§ **TRY IT**: Only lines with the string "olduğu" should be returned from the data below.

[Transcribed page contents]
..............................
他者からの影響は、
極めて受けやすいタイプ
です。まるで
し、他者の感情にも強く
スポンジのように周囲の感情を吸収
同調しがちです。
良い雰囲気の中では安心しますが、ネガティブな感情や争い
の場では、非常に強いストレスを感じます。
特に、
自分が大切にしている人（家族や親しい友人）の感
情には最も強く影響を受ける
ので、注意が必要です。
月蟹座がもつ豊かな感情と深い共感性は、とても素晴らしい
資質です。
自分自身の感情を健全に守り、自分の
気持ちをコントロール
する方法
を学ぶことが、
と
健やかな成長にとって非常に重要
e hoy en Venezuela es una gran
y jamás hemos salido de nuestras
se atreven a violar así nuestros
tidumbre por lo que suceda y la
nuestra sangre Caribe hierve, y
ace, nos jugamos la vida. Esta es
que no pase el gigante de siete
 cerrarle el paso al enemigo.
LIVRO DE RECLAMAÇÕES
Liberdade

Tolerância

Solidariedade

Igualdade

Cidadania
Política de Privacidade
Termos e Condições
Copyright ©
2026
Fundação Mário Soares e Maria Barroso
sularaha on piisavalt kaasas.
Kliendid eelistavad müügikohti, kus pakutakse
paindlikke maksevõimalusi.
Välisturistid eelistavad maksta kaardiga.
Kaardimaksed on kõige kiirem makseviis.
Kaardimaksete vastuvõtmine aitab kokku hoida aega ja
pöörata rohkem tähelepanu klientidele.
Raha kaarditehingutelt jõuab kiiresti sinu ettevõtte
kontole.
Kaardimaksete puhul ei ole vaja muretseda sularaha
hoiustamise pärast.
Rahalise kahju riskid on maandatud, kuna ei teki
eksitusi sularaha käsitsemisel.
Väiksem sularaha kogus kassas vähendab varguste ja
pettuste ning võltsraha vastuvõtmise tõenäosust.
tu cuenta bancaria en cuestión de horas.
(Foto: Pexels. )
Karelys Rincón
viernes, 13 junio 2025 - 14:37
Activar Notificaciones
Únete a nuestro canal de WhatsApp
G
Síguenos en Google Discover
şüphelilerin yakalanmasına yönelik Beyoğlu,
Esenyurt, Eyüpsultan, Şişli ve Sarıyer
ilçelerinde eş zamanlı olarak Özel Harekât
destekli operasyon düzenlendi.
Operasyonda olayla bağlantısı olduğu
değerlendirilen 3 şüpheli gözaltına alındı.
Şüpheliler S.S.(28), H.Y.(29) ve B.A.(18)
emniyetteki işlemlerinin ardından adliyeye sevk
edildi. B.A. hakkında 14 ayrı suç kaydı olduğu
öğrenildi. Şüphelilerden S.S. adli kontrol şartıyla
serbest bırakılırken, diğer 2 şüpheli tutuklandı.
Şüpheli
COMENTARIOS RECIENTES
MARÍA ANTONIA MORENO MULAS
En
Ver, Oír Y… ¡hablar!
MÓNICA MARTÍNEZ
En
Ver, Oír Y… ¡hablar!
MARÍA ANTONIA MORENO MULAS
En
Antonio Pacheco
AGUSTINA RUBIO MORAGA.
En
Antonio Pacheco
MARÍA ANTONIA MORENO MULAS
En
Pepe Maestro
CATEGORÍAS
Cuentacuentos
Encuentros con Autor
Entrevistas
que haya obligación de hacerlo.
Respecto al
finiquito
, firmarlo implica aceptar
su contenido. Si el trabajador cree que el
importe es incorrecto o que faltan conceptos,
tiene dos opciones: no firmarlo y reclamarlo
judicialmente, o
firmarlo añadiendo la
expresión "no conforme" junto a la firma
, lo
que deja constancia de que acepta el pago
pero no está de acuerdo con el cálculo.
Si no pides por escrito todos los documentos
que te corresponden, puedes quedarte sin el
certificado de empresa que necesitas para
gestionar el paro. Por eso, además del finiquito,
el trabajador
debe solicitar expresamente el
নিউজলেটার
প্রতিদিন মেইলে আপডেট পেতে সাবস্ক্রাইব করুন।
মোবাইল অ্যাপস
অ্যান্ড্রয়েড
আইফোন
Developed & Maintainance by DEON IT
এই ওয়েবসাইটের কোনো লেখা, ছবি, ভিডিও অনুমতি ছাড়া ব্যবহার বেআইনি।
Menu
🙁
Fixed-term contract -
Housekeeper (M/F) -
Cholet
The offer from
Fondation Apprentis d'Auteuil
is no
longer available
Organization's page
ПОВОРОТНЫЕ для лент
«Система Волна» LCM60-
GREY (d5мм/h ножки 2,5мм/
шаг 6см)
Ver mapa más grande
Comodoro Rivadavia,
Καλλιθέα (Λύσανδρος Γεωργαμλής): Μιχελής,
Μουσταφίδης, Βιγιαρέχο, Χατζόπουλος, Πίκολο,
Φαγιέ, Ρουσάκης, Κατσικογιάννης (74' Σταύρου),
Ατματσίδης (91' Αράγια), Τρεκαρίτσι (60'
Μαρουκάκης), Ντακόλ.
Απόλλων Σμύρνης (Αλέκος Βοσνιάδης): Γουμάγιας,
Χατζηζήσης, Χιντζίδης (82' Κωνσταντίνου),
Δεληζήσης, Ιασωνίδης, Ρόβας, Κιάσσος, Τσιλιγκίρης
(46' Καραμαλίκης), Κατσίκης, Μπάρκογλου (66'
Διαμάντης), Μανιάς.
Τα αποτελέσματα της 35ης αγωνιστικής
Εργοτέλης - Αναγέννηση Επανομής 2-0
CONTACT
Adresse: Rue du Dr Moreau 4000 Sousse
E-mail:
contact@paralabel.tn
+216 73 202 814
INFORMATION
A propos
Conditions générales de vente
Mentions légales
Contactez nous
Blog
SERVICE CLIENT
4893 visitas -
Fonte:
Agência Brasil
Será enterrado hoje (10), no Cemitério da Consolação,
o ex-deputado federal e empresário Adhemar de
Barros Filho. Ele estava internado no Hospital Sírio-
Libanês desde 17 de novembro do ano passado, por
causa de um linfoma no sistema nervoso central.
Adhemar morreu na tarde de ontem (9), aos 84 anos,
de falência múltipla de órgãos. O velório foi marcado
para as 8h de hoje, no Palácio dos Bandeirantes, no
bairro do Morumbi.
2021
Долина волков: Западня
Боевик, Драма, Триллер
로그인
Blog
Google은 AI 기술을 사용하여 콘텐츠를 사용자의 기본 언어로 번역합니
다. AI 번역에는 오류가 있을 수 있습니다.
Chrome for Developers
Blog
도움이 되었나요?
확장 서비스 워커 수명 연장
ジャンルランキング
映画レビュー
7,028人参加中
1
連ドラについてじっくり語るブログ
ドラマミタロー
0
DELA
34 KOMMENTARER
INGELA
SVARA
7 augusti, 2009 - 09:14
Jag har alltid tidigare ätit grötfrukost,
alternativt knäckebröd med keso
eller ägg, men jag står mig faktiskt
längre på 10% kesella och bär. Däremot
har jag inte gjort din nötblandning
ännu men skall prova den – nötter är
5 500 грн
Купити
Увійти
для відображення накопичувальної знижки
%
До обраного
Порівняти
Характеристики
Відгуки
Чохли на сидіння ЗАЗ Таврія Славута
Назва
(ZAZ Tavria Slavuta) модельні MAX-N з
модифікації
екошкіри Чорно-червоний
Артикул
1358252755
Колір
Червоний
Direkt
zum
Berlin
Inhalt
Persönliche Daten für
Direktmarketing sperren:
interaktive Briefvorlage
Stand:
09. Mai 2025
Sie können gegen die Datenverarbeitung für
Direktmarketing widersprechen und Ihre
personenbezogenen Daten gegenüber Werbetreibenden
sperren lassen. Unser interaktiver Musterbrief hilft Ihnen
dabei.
..............................
§ **YOUR RESPONSE**:
Operasyonda olayla bağlantısı olduğu
edildi. B.A. hakkında 14 ayrı suç kaydı olduğu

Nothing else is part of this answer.